*Exercise data*
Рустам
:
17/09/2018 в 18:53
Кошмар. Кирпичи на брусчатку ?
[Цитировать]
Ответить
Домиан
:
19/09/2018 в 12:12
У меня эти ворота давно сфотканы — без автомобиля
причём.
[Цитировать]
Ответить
--
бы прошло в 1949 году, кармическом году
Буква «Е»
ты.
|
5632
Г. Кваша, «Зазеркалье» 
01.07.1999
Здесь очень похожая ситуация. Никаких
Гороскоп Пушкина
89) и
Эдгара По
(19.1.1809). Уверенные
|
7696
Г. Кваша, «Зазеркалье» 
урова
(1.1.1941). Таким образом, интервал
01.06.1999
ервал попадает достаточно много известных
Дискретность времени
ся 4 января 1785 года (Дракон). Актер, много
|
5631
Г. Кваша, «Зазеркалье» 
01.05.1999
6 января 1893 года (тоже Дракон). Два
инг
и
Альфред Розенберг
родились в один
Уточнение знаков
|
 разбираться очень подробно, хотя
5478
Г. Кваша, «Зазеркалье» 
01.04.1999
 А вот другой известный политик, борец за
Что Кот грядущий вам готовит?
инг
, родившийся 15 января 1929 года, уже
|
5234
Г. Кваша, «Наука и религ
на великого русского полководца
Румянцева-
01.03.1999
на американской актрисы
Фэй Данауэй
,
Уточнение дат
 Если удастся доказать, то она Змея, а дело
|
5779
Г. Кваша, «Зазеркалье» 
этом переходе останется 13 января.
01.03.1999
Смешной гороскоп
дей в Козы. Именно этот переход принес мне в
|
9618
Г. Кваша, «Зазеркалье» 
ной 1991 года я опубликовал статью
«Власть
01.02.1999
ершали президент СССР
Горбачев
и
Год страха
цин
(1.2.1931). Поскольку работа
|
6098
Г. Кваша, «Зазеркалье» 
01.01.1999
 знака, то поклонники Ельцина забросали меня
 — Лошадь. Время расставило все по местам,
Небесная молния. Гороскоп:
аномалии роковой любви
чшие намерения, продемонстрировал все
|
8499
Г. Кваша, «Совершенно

*Exercise directions*
Look through the records for the string "Дракон". Copy every line that has it.

*Response for this exercise*
ся 4 января 1785 года (Дракон). Актер, много
6 января 1893 года (тоже Дракон). Два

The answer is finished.